Years passed
May 24, 2007, 8:47 pm
Filed under: Emolation

And I am still the same old lazy ass bitch i used to be. I keep leaving jobs.. I keep applying for jobs I know I’d be leaving anyway, sooner than later. Tomorrow, I’m not goin after something I can’t do anymore. I’m actually trying to go after something that let’s me go to work on mornings and sleep at night.

Its sad when the only person you’d want to believe in you, no longer does. For good reason. I cannot blame that person. I’ve been nothing more than a letdown for the past few years. I have wasted my time. Yes. Wasted. I should know. My father always said, failures are not a waste of time, it only becomes a waste if you do not learn from it. How would I know I did not learn from my failures? Simple. I keep doing it again. I should stop disappointing myself. It breaks my heart. It breaks yours. I know. Inspite of everyting you say to me or yourself, you do care.

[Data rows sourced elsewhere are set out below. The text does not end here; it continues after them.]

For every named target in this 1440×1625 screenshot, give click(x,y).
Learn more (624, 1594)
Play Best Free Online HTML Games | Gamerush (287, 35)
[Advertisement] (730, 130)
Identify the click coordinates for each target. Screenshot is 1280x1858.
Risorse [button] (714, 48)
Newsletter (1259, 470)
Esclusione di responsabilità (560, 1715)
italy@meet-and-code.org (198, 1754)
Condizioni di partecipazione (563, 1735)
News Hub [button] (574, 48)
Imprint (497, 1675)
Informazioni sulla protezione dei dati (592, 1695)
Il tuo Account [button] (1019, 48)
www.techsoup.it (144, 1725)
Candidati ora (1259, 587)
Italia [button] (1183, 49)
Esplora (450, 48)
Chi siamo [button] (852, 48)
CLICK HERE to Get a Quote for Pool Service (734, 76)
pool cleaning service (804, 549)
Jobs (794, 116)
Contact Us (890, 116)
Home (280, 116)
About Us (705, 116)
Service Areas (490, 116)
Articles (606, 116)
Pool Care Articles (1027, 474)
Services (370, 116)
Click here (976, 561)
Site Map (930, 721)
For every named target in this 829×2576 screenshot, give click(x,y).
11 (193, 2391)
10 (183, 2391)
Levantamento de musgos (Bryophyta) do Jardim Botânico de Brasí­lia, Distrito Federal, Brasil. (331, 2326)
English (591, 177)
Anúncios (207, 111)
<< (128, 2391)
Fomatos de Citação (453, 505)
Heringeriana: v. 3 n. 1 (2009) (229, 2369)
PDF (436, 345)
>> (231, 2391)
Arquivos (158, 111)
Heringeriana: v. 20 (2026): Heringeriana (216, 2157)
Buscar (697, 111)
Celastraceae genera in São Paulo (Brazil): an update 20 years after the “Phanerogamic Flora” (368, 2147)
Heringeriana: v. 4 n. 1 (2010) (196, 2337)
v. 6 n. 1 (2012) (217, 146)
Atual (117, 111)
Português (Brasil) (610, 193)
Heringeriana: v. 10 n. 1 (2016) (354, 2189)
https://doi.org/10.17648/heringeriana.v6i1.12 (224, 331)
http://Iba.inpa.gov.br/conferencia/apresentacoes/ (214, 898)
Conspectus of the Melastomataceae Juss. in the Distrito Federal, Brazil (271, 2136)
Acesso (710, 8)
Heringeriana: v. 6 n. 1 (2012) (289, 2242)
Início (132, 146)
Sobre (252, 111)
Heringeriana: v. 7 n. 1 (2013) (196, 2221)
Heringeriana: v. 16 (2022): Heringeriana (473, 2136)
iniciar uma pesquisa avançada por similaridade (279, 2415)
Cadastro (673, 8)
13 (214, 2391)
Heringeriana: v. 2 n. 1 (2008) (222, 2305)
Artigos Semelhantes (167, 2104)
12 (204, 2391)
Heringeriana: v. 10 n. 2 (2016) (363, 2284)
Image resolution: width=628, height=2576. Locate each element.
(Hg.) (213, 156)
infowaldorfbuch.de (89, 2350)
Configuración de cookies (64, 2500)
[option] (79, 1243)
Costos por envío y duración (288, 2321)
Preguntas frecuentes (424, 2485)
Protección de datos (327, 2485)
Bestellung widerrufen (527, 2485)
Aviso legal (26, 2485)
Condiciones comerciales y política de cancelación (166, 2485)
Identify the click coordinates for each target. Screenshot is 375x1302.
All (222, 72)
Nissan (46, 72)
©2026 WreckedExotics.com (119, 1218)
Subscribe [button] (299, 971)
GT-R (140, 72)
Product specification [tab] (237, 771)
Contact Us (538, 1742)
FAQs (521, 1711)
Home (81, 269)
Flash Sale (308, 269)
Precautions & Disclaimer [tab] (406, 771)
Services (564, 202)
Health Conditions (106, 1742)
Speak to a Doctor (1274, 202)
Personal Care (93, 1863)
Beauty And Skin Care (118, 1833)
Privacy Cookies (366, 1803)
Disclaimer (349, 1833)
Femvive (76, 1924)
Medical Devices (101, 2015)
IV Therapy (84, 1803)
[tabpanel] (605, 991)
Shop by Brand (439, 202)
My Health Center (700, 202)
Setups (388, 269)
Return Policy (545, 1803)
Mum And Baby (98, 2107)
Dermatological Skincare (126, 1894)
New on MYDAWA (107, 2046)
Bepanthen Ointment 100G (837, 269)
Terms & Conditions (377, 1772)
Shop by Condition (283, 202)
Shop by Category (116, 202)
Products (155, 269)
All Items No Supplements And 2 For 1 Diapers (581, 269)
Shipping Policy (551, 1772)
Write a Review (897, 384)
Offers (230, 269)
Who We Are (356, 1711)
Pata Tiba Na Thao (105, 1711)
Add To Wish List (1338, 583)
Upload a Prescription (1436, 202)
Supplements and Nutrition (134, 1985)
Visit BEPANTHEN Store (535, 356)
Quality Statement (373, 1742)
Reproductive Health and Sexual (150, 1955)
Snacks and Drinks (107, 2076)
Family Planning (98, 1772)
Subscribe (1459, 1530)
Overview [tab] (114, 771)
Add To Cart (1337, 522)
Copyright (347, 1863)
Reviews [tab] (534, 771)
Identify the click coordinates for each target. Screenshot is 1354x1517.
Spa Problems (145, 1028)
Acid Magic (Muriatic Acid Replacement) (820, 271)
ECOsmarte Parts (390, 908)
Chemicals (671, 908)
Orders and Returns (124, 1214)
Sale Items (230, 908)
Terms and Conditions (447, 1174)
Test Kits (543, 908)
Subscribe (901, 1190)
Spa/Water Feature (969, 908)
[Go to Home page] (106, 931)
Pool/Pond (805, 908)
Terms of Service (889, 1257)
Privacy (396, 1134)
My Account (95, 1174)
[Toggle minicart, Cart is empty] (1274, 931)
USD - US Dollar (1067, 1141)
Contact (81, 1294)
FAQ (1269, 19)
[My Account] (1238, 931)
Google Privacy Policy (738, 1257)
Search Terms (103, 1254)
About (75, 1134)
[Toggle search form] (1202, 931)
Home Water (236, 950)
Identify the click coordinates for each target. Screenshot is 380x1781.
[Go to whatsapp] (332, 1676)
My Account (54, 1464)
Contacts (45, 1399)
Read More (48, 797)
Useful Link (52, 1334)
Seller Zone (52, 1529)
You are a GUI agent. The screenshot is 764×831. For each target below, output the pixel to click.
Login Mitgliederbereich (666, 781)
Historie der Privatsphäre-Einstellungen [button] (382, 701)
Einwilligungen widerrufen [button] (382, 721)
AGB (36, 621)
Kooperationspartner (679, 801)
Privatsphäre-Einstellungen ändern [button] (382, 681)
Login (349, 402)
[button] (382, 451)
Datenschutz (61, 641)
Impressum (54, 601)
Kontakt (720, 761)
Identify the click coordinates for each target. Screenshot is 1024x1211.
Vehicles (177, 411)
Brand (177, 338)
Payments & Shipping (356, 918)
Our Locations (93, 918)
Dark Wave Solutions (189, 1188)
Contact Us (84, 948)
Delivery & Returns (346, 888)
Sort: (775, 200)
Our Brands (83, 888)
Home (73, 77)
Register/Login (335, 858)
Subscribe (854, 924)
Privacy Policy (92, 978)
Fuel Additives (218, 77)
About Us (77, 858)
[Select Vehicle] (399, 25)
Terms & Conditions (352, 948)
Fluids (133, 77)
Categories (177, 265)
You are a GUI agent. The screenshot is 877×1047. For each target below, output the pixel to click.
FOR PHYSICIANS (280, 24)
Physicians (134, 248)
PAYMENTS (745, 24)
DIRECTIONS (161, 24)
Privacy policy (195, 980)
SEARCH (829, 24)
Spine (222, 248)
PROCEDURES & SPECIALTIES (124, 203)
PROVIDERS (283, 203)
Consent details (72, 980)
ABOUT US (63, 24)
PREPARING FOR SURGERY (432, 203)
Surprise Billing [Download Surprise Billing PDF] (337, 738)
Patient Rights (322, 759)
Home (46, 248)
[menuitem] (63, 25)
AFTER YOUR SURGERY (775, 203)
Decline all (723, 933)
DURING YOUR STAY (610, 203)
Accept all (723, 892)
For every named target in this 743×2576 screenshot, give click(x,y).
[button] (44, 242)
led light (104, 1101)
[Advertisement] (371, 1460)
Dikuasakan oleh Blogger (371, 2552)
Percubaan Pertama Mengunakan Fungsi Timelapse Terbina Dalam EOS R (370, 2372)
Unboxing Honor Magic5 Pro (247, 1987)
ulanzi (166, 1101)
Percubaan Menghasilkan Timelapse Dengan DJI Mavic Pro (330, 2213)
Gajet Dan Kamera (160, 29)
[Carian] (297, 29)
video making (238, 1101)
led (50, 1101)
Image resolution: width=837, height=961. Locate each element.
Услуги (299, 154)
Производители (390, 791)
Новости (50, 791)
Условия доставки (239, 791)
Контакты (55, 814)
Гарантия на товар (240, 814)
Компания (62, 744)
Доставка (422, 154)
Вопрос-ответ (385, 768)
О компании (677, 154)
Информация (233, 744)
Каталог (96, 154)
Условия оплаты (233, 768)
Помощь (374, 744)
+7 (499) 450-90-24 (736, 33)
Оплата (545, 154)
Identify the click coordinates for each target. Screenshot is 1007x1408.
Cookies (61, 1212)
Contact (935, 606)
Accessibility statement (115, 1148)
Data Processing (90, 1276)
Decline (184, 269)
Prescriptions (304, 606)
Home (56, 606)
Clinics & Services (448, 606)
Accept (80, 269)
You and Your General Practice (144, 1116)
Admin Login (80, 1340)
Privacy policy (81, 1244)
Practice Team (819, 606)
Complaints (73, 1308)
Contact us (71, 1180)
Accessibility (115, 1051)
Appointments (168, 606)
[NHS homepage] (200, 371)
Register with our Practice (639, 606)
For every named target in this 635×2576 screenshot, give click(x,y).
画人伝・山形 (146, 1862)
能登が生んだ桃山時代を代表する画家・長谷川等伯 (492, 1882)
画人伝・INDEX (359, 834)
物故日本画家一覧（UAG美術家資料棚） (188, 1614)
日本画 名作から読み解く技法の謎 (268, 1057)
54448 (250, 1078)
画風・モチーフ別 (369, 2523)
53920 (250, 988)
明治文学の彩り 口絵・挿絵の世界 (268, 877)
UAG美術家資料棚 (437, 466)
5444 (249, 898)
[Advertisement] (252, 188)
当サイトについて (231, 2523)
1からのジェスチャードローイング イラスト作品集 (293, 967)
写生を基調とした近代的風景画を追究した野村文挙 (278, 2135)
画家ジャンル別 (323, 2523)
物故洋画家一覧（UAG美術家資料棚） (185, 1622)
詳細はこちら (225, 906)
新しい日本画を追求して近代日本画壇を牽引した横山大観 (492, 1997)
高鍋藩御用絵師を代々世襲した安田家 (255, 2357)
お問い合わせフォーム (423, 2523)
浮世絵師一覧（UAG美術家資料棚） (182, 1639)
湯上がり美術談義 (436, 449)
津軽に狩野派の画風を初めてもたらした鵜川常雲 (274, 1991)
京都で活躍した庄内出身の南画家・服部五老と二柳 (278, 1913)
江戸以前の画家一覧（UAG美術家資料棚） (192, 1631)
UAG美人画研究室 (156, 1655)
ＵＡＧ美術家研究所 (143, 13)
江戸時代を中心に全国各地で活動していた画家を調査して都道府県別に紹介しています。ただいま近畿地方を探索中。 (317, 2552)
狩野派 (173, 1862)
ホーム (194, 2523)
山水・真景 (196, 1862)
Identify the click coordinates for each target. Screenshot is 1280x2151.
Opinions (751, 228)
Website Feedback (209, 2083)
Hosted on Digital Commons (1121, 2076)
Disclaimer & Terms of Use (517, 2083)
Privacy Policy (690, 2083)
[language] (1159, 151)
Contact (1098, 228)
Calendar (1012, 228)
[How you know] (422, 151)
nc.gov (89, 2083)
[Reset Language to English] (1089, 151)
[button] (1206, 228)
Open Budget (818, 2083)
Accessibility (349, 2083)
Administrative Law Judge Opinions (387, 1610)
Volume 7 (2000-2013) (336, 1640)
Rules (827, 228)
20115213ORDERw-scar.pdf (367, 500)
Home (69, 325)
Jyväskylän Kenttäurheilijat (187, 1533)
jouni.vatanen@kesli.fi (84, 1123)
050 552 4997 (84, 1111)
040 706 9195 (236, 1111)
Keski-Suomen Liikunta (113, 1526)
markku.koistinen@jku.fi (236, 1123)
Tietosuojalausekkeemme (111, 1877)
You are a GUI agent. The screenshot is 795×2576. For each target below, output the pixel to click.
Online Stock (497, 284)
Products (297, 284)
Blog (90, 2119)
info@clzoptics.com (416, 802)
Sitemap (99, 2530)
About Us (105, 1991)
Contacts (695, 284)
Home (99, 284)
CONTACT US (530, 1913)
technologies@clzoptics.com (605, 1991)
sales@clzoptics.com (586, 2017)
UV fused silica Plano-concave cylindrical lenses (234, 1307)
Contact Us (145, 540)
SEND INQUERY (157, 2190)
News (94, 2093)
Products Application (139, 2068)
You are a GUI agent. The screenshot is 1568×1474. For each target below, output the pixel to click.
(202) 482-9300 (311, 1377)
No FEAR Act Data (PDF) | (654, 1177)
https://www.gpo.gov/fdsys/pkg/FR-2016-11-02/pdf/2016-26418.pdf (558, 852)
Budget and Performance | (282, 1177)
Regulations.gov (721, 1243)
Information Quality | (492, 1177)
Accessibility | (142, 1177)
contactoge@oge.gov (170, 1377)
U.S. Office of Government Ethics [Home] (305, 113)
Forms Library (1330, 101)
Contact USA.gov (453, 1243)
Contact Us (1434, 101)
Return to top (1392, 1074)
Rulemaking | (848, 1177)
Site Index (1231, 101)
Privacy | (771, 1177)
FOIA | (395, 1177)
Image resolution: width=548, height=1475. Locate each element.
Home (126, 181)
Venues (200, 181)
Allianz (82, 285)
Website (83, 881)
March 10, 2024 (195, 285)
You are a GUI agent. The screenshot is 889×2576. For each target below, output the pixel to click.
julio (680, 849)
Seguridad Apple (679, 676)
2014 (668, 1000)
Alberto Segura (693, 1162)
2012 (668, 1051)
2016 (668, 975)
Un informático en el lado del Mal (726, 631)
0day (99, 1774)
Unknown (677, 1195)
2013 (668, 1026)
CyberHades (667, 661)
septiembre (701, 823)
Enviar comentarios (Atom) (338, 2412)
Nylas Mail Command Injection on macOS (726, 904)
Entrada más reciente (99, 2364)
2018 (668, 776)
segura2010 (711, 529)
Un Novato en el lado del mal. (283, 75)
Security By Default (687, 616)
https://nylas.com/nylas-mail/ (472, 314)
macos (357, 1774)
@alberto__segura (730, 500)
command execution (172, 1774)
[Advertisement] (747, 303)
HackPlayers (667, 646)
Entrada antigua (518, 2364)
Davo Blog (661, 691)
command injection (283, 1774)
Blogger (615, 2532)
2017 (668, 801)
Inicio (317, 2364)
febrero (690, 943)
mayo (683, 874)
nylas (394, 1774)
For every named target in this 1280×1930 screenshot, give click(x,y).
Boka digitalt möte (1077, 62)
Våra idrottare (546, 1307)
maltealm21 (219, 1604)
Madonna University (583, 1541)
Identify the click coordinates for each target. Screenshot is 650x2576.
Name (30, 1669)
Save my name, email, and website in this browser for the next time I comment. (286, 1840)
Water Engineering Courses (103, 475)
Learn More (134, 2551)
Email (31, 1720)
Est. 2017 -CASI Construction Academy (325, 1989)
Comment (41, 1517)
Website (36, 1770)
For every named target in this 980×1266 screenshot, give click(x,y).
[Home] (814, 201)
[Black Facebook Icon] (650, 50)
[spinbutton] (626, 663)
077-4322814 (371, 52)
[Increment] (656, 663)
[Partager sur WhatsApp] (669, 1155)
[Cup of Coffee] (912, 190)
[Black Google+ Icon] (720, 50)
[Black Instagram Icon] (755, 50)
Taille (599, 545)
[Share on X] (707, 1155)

I know I’m not supposed to write about my poor excuse for a life anymore. But seeing as I’m not ready to tell my friends (I’m lucky to have but a handful) about how I feel because honestly, my self esteem is so low as I feel that my life is insignificant. And that it would be a bother to them to waste their time talking to a lost cause like me.

Yes, I guess I am a lost cause. When.Will. It. Stop? Soon. I hope.

I’m not suicidal tonight. No. Not tonight. I have an interview tomorrow. This lost cause wants to be found.